▸ EXERCISE DESCRIPTION
Your answer must be an exact copy of the data, without any pictures.
BEGIN DATA SHOWN
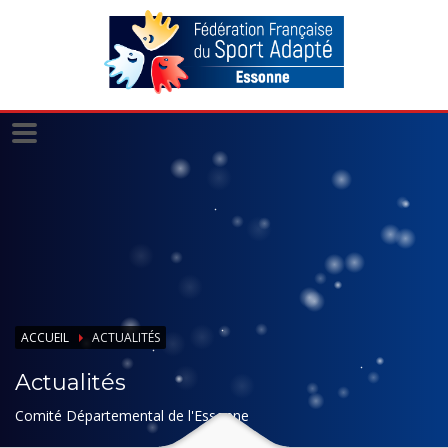
Panneau de gestion des cookies
ACCUEIL
ACTUALITÉS
Actualités
Comité Départemental de l'Essonne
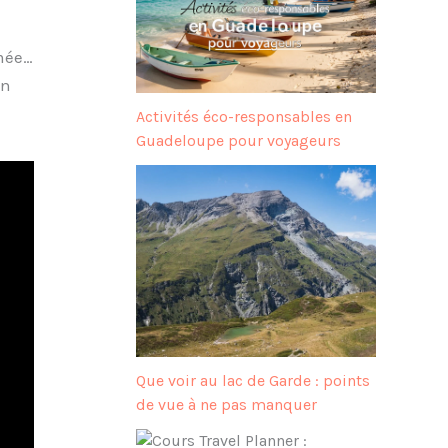
umée…
un
Activités éco-responsables en
Guadeloupe pour voyageurs
Que voir au lac de Garde : points
de vue à ne pas manquer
END DATA SHOWN
▸ OUTPUT FOR THIS TASK
Panneau de gestion des cookies
ACCUEIL
ACTUALITÉS
Actualités
Comité Départemental de l'Essonne
umée…
un
Activités éco-responsables en
Guadeloupe pour voyageurs
Que voir au lac de Garde : points
de vue à ne pas manquer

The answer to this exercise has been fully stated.